Supplied material -
════
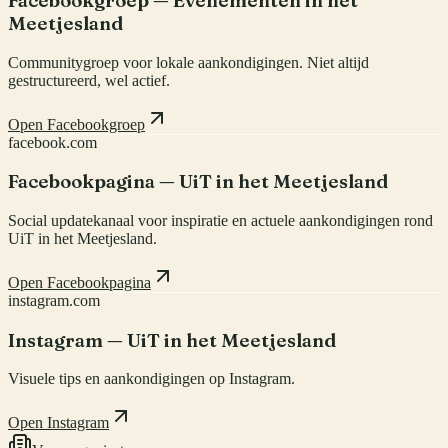
Facebookgroep — Evenementen in het
Meetjesland
Communitygroep voor lokale aankondigingen. Niet altijd
gestructureerd, wel actief.
Open Facebookgroep
facebook.com
Facebookpagina — UiT in het Meetjesland
Social updatekanaal voor inspiratie en actuele aankondigingen rond
UiT in het Meetjesland.
Open Facebookpagina
instagram.com
Instagram — UiT in het Meetjesland
Visuele tips en aankondigingen op Instagram.
Open Instagram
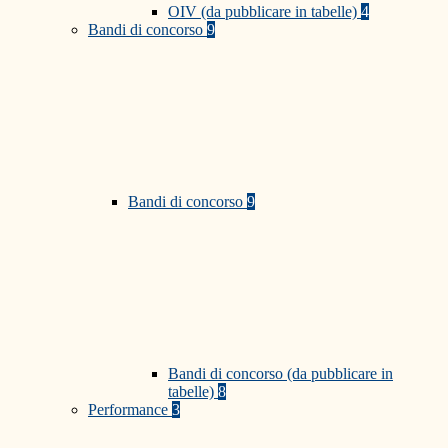
OIV (da pubblicare in tabelle)
4
Bandi di concorso
9
Bandi di concorso
9
Bandi di concorso (da pubblicare in
tabelle)
8
Performance
3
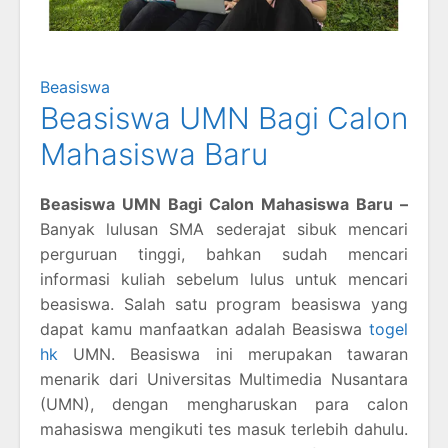
Beasiswa
Beasiswa UMN Bagi Calon
Mahasiswa Baru
Beasiswa UMN Bagi Calon Mahasiswa Baru –
Banyak lulusan SMA sederajat sibuk mencari
perguruan tinggi, bahkan sudah mencari
informasi kuliah sebelum lulus untuk mencari
beasiswa. Salah satu program beasiswa yang
dapat kamu manfaatkan adalah Beasiswa
togel
hk
UMN. Beasiswa ini merupakan tawaran
menarik dari Universitas Multimedia Nusantara
(UMN), dengan mengharuskan para calon
mahasiswa mengikuti tes masuk terlebih dahulu.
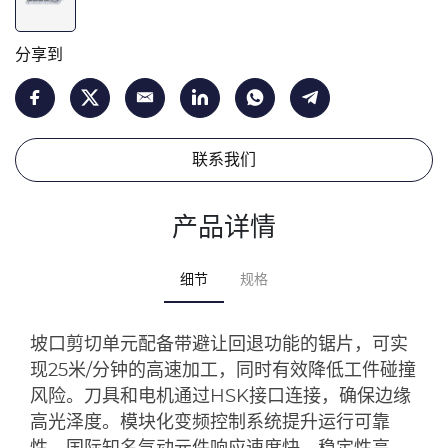
分享到
联系我们
产品详情
细节
规格
坡口剪切单元配备带避让回退功能的锯片，可实
现25米/分钟的高速加工，同时有效降低工件碰撞
风险。刀具和电机通过HSK接口连接，确保边缘
高光泽度。模块化变频控制系统提升运行可靠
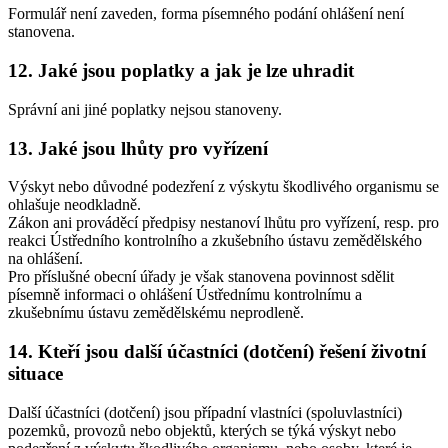
Formulář není zaveden, forma písemného podání ohlášení není
stanovena.
12. Jaké jsou poplatky a jak je lze uhradit
Správní ani jiné poplatky nejsou stanoveny.
13. Jaké jsou lhůty pro vyřízení
Výskyt nebo důvodné podezření z výskytu škodlivého organismu se
ohlašuje neodkladně.
Zákon ani prováděcí předpisy nestanoví lhůtu pro vyřízení, resp. pro
reakci Ústředního kontrolního a zkušebního ústavu zemědělského
na ohlášení.
Pro příslušné obecní úřady je však stanovena povinnost sdělit
písemně informaci o ohlášení Ústřednímu kontrolnímu a
zkušebnímu ústavu zemědělskému neprodleně.
14. Kteří jsou další účastníci (dotčení) řešení životní
situace
Další účastníci (dotčení) jsou případní vlastníci (spoluvlastníci)
pozemků, provozů nebo objektů, kterých se týká výskyt nebo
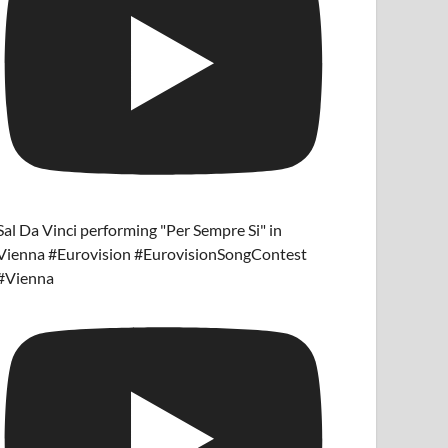
Sal Da Vinci performing "Per Sempre Si" in
Vienna #Eurovision #EurovisionSongContest
#Vienna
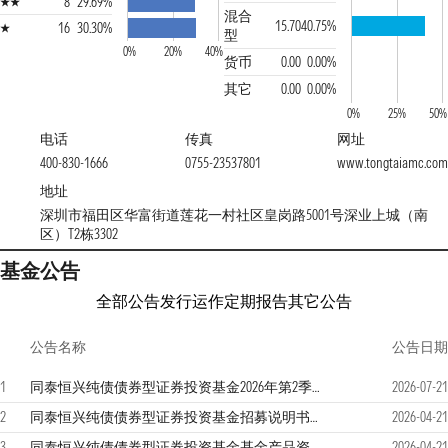
8
29.69%
混合
15.70
40.75%
16
30.30%
型
0%
20%
40%
货币
0.00
0.00%
其它
0.00
0.00%
0%
25%
50%
电话
传真
网址
400-830-1666
0755-23537801
www.tongtaiamc.com
地址
深圳市福田区华富街道莲花一村社区皇岗路5001号深业上城（南
区）T2栋3302
基金公告
全部公告
发行运作
定期报告
其它公告
公告名称
公告日期
1
同泰恒兴纯债债券型证券投资基金2026年第2季度报告
2026-07-21
2
同泰恒兴纯债债券型证券投资基金招募说明书（更新）
2026-04-21
3
同泰恒兴纯债债券型证券投资基金基金产品资料概要更新
2026-04-21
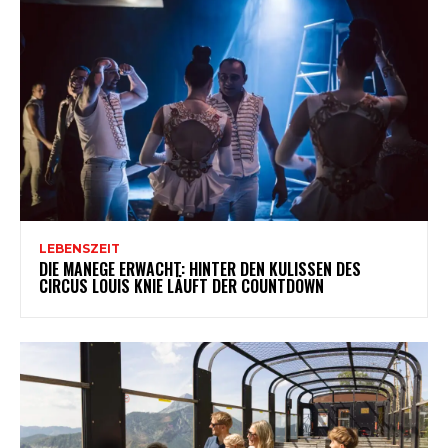
LEBENSZEIT
DIE MANEGE ERWACHT: HINTER DEN KULISSEN DES
CIRCUS LOUIS KNIE LÄUFT DER COUNTDOWN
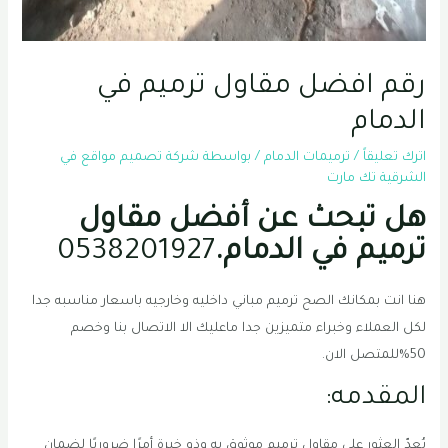
رقم افضل مقاول ترميم في
الدمام
اترك تعليقاً
/
ترميمات الدمام
/ بواسطة
شركة تصميم مواقع في
الشرقية تك مارت
هل تبحث عن أفضل مقاول
ترميم في الدمام.
0538201927
هنا انت بمكانك الصح ترميم مباني داخليه وخارجيه باسعار مناسبه جدا
لكل العملاء وخبراء متميزين جدا
ماعليك الا الاتصال بنا وخصم
50%للمتصل الان.
المقدمه:
يُعدّ العثور على مقاول ترميم موثوق به وذو خبرة أمرًا ضروريًا لضمان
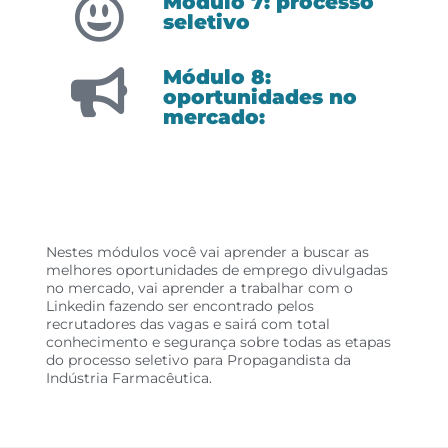
Módulo 7: processo
seletivo
Módulo 8:
oportunidades no
mercado:
Nestes módulos você vai aprender a buscar as
melhores oportunidades de emprego divulgadas
no mercado, vai aprender a trabalhar com o
Linkedin fazendo ser encontrado pelos
recrutadores das vagas e sairá com total
conhecimento e segurança sobre todas as etapas
do processo seletivo para Propagandista da
Indústria Farmacêutica.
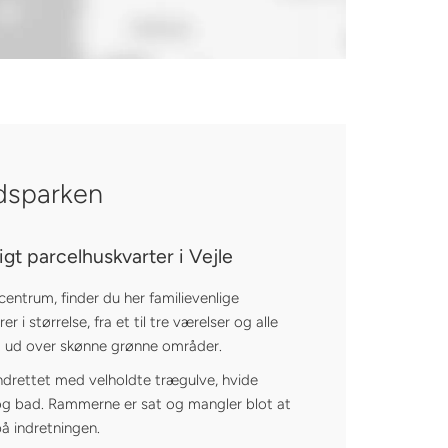
dsparken
ligt parcelhuskvarter i Vejle
 centrum, finder du her familievenlige
er i størrelse, fra et til tre værelser og alle
t ud over skønne grønne områder.
ndrettet med velholdte trægulve, hvide
g bad. Rammerne er sat og mangler blot at
å indretningen.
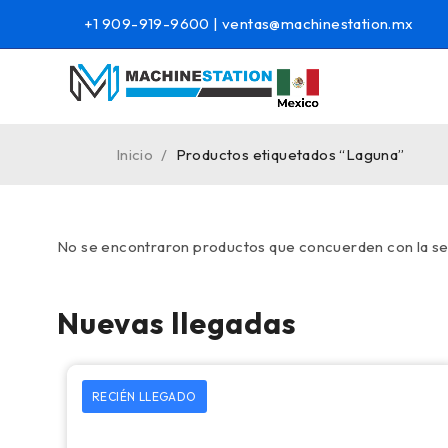
+1 909-919-9600
|
ventas@machinestation.mx
Inicio
/
Productos etiquetados “Laguna”
No se encontraron productos que concuerden con la se
Nuevas llegadas
RECIÉN LLEGADO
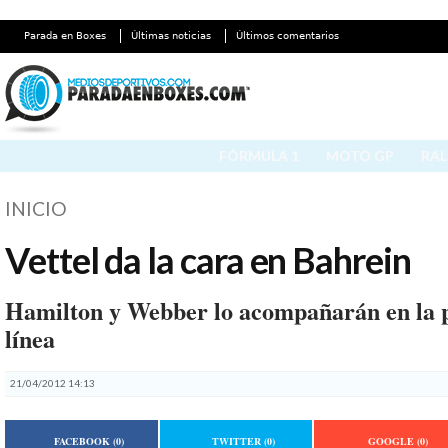
Parada en Boxes
Últimas noticias
Últimos comentarios
FÓRMULA 1
MOTO GP
RAL
INICIO
Vettel da la cara en Bahrein
Hamilton y Webber lo acompañarán en la 
línea
21/04/2012 14:13
FACEBOOK
(0)
TWITTER
(0)
GOOGLE
(0)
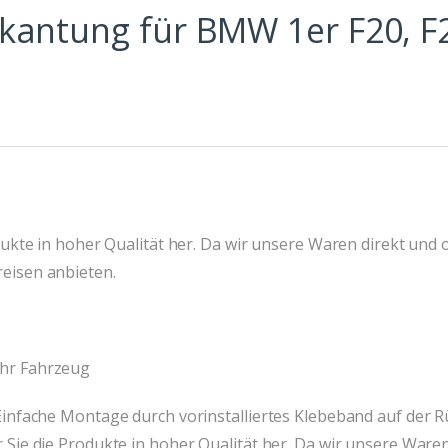
kantung für BMW 1er F20, F
dukte in hoher Qualität her. Da wir unsere Waren direkt und
eisen anbieten.
Ihr Fahrzeug
infache Montage durch vorinstalliertes Klebeband auf der Rü
 Sie die Produkte in hoher Qualität her. Da wir unsere War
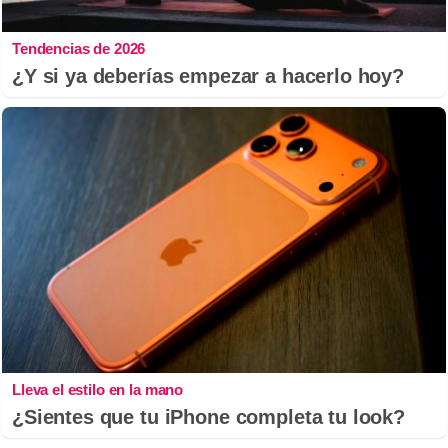
Tendencias de 2026
¿Y si ya deberías empezar a hacerlo hoy?
Lleva el estilo en la mano
¿Sientes que tu iPhone completa tu look?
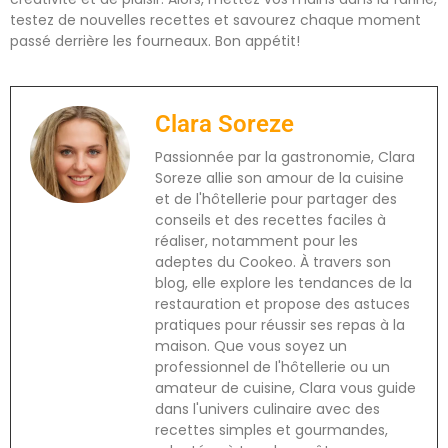
testez de nouvelles recettes et savourez chaque moment
passé derrière les fourneaux. Bon appétit!
Clara Soreze
Passionnée par la gastronomie, Clara
Soreze allie son amour de la cuisine
et de l'hôtellerie pour partager des
conseils et des recettes faciles à
réaliser, notamment pour les
adeptes du Cookeo. À travers son
blog, elle explore les tendances de la
restauration et propose des astuces
pratiques pour réussir ses repas à la
maison. Que vous soyez un
professionnel de l'hôtellerie ou un
amateur de cuisine, Clara vous guide
dans l'univers culinaire avec des
recettes simples et gourmandes,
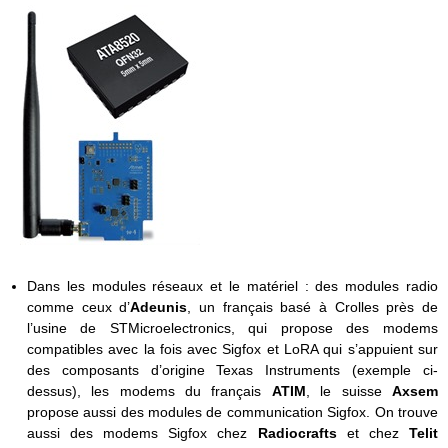
Dans les modules réseaux et le matériel : des modules radio
comme ceux d’
Adeunis
, un français basé à Crolles près de
l’usine de STMicroelectronics, qui propose des modems
compatibles avec la fois avec Sigfox et LoRA qui s’appuient sur
des composants d’origine Texas Instruments (exemple ci-
dessus), les modems du français
ATIM
, le suisse
Axsem
propose aussi des modules de communication Sigfox. On trouve
aussi des modems Sigfox chez
Radiocrafts
et chez
Telit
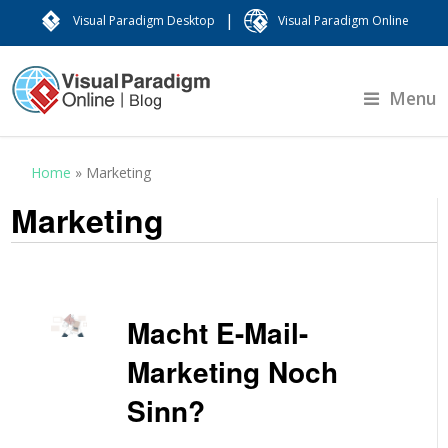
|
Visual Paradigm Desktop
Visual Paradigm Online
Menu
Home
»
Marketing
Marketing
Macht E-Mail-
Marketing Noch
Sinn?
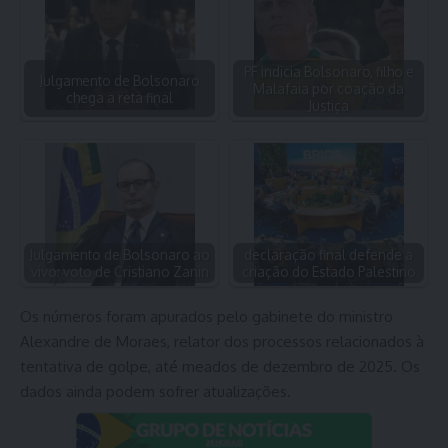
PF indicia Bolsonaro, filho e
Julgamento de Bolsonaro
Malafaia por coação da
chega a reta final
Justiça
Julgamento de Bolsonaro ao
declaração final defende a
vivo: voto de Cristiano Zanin
criação do Estado Palestino
Os números foram apurados pelo gabinete do ministro
Alexandre de Moraes, relator dos processos relacionados à
tentativa de golpe, até meados de dezembro de 2025. Os
dados ainda podem sofrer atualizações.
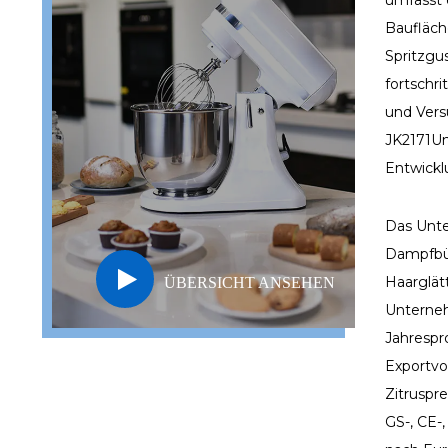
umfasst 
Baufläch
Spritzgu
fortschr
und Vers
JK2171U
Entwicklu
Das Unte
Dampfbüg
Haarglät
ÜBERSICHT ANSEHEN
Unterneh
Jahrespro
Exportvo
Zitruspr
GS-, CE-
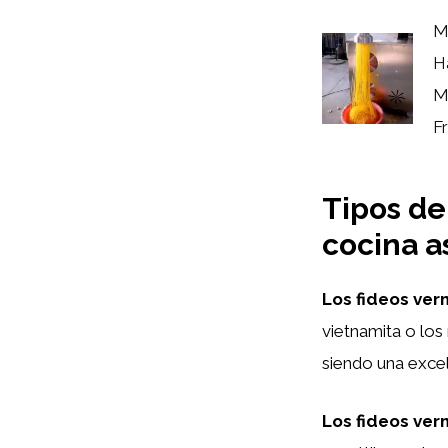
M
H
M
Fr
Tipos de
cocina a
Los fideos verm
vietnamita o los
siendo una excel
Los fideos verm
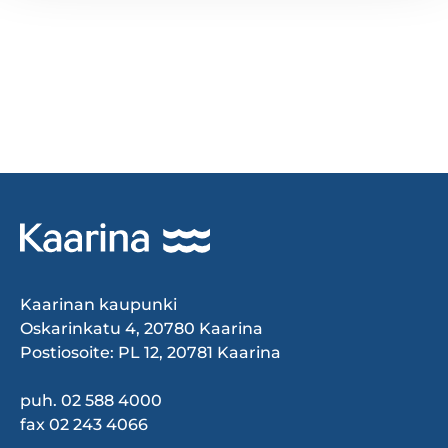
Kaarinan kaupunki
Oskarinkatu 4, 20780 Kaarina
Postiosoite: PL 12, 20781 Kaarina
puh. 02 588 4000
fax 02 243 4066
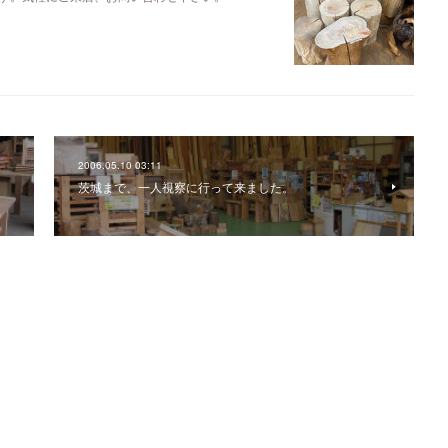
2006.05.10 03:11
茨城まで、一人視察に行って来ました。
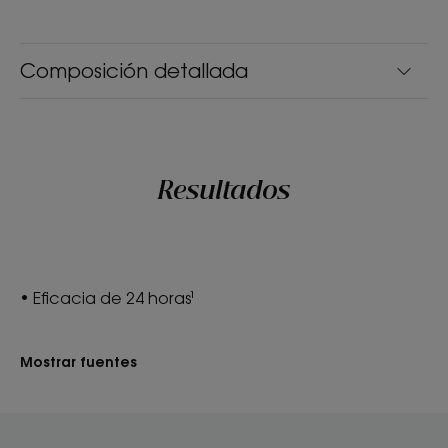
Composición detallada
Resultados
• Eficacia de 24 horas¹
Mostrar fuentes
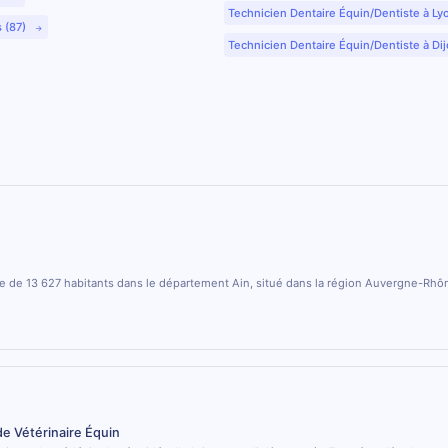
Technicien Dentaire Équin/Dentiste à Ly
s (87)
Technicien Dentaire Équin/Dentiste à Dij
le de 13 627 habitants dans le département Ain, situé dans la région Auvergne-Rhô
de Vétérinaire Équin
════
Exercise brief -
Word for word, give again the lines from the first entry to the line with "Bandi di concorso (da pubblicare in", inclusive. Exclude the pictures.

Completed task -
Facebookgroep — Evenementen in het
Meetjesland
Communitygroep voor lokale aankondigingen. Niet altijd
gestructureerd, wel actief.
Open Facebookgroep
facebook.com
Facebookpagina — UiT in het Meetjesland
Social updatekanaal voor inspiratie en actuele aankondigingen rond
UiT in het Meetjesland.
Open Facebookpagina
instagram.com
Instagram — UiT in het Meetjesland
Visuele tips en aankondigingen op Instagram.
Open Instagram
OIV (da pubblicare in tabelle)
4
Bandi di concorso
9
Bandi di concorso
9
Bandi di concorso (da pubblicare in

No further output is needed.